Se han de deconstruir las relaciones de poder que estén presentes en los recursos o actividades elegidas, como por ejemplo la explotación de países del Sur por países del Norte o las relaciones de poder entre mujeres y hombres. Esto se relaciona con el hecho de potenciar los temas transversales en el aula como son los que se relacionan con aspectos culturales o cuestiones de género (la realidad de países del Norte y del Sur, los conflictos armados, la lucha por los territorios, los desplazamientos obligados, la situación de los refugiados, la injusta distribución de la riqueza, la crisis ecológica, la discriminación por raza, religión o género… temas relacionados con la cooperación al desarrollo o los derechos humanos) pues dichos temas contribuyen a que el alumnado sea consciente de realidades compartidas, historias comunes en geografías diversas. Y, también, cuando sea necesario, facilita el cuestionamiento de creencias, prácticas o culturas moralmente inadmisibles, desde una perspectiva de derechos humanos básicos.

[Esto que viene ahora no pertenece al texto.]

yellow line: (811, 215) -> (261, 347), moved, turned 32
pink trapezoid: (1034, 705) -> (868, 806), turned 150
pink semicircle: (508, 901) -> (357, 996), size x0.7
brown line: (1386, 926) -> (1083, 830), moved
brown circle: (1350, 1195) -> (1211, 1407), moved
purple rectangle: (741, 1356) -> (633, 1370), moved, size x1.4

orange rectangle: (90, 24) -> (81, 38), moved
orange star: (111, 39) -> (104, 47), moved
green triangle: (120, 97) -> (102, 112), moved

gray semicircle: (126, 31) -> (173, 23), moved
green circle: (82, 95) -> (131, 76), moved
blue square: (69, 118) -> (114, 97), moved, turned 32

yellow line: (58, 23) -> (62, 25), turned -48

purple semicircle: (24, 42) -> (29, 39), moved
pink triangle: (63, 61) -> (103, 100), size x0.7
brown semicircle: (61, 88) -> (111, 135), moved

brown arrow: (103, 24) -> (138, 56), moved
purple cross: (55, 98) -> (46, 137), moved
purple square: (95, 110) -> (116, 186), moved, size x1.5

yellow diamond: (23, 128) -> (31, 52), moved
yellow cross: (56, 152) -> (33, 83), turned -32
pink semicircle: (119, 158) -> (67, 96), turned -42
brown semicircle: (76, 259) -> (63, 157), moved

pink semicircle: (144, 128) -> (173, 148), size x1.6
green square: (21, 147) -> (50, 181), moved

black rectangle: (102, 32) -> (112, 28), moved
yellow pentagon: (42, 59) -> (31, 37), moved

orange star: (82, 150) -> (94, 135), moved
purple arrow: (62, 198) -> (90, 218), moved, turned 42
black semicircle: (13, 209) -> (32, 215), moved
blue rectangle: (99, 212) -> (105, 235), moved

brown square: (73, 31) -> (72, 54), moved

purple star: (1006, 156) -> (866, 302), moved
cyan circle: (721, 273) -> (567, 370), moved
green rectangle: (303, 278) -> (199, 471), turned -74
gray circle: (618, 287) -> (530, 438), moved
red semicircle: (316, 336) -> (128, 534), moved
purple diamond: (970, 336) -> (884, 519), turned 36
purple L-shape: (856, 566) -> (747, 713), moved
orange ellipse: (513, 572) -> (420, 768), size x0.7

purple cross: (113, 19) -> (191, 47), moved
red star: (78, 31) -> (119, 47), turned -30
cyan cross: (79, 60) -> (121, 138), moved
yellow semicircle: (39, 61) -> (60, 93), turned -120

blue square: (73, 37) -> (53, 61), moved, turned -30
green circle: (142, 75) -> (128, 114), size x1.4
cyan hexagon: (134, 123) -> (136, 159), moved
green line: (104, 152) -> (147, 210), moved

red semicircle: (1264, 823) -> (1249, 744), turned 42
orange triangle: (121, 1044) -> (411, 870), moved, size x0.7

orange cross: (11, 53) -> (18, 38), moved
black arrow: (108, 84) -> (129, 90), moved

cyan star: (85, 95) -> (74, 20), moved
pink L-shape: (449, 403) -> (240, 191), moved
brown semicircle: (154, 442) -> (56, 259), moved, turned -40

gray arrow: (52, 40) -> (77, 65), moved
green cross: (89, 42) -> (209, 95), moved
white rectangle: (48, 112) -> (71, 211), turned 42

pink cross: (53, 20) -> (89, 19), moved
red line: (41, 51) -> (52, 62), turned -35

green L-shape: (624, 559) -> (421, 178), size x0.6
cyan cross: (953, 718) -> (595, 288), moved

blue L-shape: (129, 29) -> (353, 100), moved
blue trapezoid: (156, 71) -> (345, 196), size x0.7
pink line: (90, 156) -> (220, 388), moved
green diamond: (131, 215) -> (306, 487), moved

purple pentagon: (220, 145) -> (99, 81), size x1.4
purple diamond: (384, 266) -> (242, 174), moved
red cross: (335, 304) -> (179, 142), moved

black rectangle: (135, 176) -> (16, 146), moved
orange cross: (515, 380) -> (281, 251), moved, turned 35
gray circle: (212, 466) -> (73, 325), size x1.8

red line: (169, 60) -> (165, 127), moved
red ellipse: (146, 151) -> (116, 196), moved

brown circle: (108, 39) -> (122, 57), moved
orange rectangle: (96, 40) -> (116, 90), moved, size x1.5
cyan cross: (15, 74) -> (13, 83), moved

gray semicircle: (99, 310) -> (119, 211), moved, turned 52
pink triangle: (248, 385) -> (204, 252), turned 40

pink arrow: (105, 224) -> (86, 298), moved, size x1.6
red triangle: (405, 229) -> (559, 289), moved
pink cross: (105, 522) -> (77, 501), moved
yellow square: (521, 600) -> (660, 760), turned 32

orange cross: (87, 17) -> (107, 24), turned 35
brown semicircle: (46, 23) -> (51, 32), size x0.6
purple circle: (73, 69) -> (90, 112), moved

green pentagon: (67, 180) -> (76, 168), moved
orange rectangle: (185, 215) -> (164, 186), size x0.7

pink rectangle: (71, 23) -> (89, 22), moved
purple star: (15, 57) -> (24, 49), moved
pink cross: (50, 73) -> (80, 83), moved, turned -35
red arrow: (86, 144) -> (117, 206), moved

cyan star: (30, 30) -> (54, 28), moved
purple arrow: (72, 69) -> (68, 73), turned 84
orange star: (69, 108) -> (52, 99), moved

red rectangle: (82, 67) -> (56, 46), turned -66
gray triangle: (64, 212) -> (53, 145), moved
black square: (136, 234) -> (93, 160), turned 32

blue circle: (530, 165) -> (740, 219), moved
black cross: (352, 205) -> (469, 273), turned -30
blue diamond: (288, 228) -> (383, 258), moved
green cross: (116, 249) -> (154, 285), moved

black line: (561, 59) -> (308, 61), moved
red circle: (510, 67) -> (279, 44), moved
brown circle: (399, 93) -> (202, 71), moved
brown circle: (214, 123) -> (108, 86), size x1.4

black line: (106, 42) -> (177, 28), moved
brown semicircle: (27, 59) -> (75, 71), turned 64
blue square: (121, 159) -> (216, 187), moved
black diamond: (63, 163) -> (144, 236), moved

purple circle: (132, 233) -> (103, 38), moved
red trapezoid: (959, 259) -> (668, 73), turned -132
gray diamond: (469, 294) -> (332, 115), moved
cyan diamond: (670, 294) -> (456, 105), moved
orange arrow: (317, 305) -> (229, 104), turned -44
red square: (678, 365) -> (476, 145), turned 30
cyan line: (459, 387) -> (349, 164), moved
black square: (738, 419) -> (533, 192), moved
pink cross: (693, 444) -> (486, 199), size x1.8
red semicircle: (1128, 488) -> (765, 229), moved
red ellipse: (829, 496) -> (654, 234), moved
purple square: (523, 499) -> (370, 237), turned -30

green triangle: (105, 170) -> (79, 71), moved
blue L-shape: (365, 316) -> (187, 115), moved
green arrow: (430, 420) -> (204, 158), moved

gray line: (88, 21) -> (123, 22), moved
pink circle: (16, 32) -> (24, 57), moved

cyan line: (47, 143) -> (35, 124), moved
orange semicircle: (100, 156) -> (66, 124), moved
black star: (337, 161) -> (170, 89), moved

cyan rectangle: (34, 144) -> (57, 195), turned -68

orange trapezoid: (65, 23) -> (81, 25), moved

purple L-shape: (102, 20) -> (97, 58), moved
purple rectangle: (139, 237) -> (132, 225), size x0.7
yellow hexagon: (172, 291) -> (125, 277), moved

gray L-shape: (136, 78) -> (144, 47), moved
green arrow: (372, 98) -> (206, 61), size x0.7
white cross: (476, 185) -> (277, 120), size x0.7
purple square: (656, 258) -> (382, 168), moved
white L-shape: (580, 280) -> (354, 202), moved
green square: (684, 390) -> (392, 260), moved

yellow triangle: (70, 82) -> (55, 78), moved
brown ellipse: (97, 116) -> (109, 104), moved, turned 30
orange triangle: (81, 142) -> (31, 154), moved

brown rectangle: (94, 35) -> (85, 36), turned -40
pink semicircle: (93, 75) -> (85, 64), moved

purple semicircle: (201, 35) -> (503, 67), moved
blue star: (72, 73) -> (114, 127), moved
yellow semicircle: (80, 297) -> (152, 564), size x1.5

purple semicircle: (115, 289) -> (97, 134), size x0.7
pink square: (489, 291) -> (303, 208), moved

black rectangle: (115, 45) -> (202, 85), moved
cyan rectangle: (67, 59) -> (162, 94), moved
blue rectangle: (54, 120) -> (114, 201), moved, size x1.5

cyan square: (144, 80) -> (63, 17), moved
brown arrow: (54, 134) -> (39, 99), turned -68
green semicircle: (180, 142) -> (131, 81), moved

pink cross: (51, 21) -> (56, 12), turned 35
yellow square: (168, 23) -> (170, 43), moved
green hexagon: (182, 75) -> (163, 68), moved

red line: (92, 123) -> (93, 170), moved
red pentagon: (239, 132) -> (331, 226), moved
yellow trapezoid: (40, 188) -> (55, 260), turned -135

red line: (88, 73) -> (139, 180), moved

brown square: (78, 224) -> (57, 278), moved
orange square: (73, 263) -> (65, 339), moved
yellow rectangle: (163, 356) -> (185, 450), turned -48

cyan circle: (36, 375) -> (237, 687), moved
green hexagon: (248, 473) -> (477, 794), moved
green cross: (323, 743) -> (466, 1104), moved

¿Con qué tipo de recursos debe trabajarse?
¿Es importante elegir manuales específicamente dirigidos a un conocimiento canónico de la lengua o debe primarse la competencia comunicativa, en torno a las cuestiones problematizadoras de fondo que vertebran la relación educativa?
Los recursos utilizados y recomendados, no sólo deberían potenciar la mejora del nivel de adquisición de una nueva lengua por parte del alumnado al favorecer el estudio de vocabulario específico relacionado con aspectos interculturales, sino que también favorecen la adquisición de competencias sociales como la cooperación entre personas o la comunicación; se potencia también la empatía o el respeto a la diversidad. En concreto, los textos multimodales contribuyen a que el alumnado pueda observar cómo se expresan los significados por medio de distintos modos de comunicación. De esta forma se potencian formas de alfabetización distintas a la tradicional gramaticalización (morfología y sintaxis sin semántica), al incluir en la enseñanza el empleo de imágenes y de otros modos de comunicación y transmisión de contenidos formativos cercanos a la realidad del que aprende y provocadores de centros de interés y motivaciones nuevas. En consecuencia, se enfatiza que la lengua evoluciona como resultado de los cambios sociales, es decir, la lengua es un sistema de significados que permite a las personas seleccionar de entre distintas opciones teniendo en cuenta los objetivos de la comunicación en los que siempre influye el contexto social.
Basar la enseñanza en contenidos sociales nos parece fundamental para que el alumnado amplíe la mirada sobre realidades sociales distintas a la propia y pueda trabajar competencias relacionadas con el respeto a la diversidad. Todo texto multimodal, toda creación artístico-cultural, cumple una función simbólica vinculada estrechamente al proceso de conformación de la memoria cultural, por cuanto no sólo crea información, sino que también es capaz de almacenarla, de guardarla y acumularla en su estructura a lo largo de su ininterrumpido diálogo con la cultura; así, los textos significativos y otros recursos se convierten en símbolos culturales y memoria fundacional de una cultura compartida.